Update the hypothesis based on the new evidence. Go back to step 2. Each round should narrow the search space.

If you're not making progress after 3 rounds, step back and question your assumptions. The bug might be in a layer you haven't considered.

Failure Modes to Avoid

These are the specific traps this methodology is designed to prevent. When you notice yourself drifting toward any of them, stop and return to the cycle.

Jumping to fixes without evidence

The most common failure. You have a plausible theory, so you "fix" it and run again. If the theory was wrong, you've added complexity, wasted a test run, and possibly introduced a new bug. The side note should always show "hypothesis verified by [specific data]" before any fix is applied.

Blaming external systems

"The model is hallucinating." "The API is flaky." "The library has a bug." These conclusions feel satisfying because they put the problem outside your control. They're also usually wrong.

Before blaming an external system, inspect what it actually received. A model that appears to hallucinate may be responding rationally to stale data you didn't know was there. An API that appears flaky may be receiving malformed requests. Look at the inputs, not just the outputs.

Inspecting code paths but not data

You instrument the code and prove it executes correctly — the right functions are called, in the right order, with no errors. But the bug persists. Why?

Because the code can work perfectly while processing garbage input. A function that correctly reads an inbox, correctly delivers messages, and correctly formats output is still broken if the inbox contains stale messages from a previous run.

Always inspect the content flowing through the code, not just whether the code runs. Check payloads, message contents, file data, and database state.

Reframing the user's report instead of investigating it

When the user reports a symptom your own run doesn't reproduce, the contradiction is the evidence — the two environments differ in some way you haven't identified yet. The wrong move is to reframe their report ("they must be on a stale SHA", "they must be confused about what they saw", "must be a flake") so that your run becomes the ground truth. Once you do that, every later piece of evidence gets bent to defend the reframing, and the actual bug stays hidden.

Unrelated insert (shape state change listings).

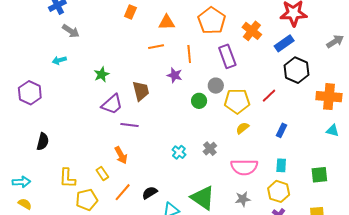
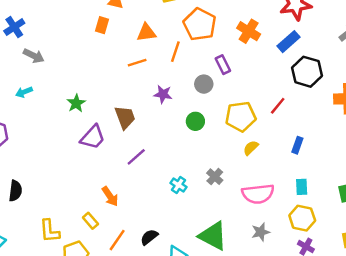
orange line: (189, 54) -> (175, 52), moved, turned 30
purple rectangle: (227, 56) -> (223, 65), size x0.7
gray circle: (216, 86) -> (204, 84), moved
purple line: (129, 125) -> (136, 157), moved, turned -42

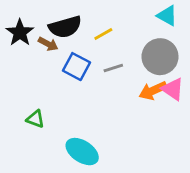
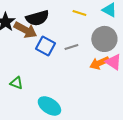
yellow line: (103, 34) -> (79, 13), moved, turned 48
brown arrow: (48, 44) -> (25, 30), size x1.6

The right move: catalogue what differs between their environment and yours (TTY vs pipe, terminal emulator, shell, locale, env vars, prior state, build artifacts) before forming any hypothesis. For ambiguous symptoms ("no output", "it's slow", "it's wrong") ask one disambiguating question first — e.g., "does it hang or exit cleanly?" — that prunes the hypothesis space cheaply before any test run.

Losing context across attempts

After several debugging rounds, you start forgetting what you already tried and what you ruled out. You re-check things, go in circles, or abandon a promising line of investigation because you lost track of where it was heading.

This is why the side note file exists. Update it after every run. When you start a new round, re-read it first.

Persistent State: A Special Category

Features that persist data across runs — caches, session recordings, message queues, temp files, database rows — are a frequent source of "impossible" bugs. The current run's behavior is contaminated by leftover state from previous runs.

When behavior seems irrational, always check:

  • Is there persistent state that carries across runs?
  • Was it cleared before this run?
  • Is the system responding to stale data rather than current data?

This is easy to miss because the code is correct — it's the data that's wrong.

When to Exit the Cycle

Apply the fix when — and only when — you can point to specific data from your instrumentation that confirms the root cause. Write in the side note:

Root cause: [specific mechanism]
Evidence: [specific log lines / data that confirm it]
Fix: [what you're changing and why it addresses the root cause]

Then apply the fix, remove instrumentation, and verify with a clean run.

Worked examples

  • examples/headless-bg-agent-empty-stdout.md — pipe-captured runs all passed; the user's TTY printed nothing. The contradiction was the bug. Illustrates reproduction contradiction is data and instrument data, not code paths.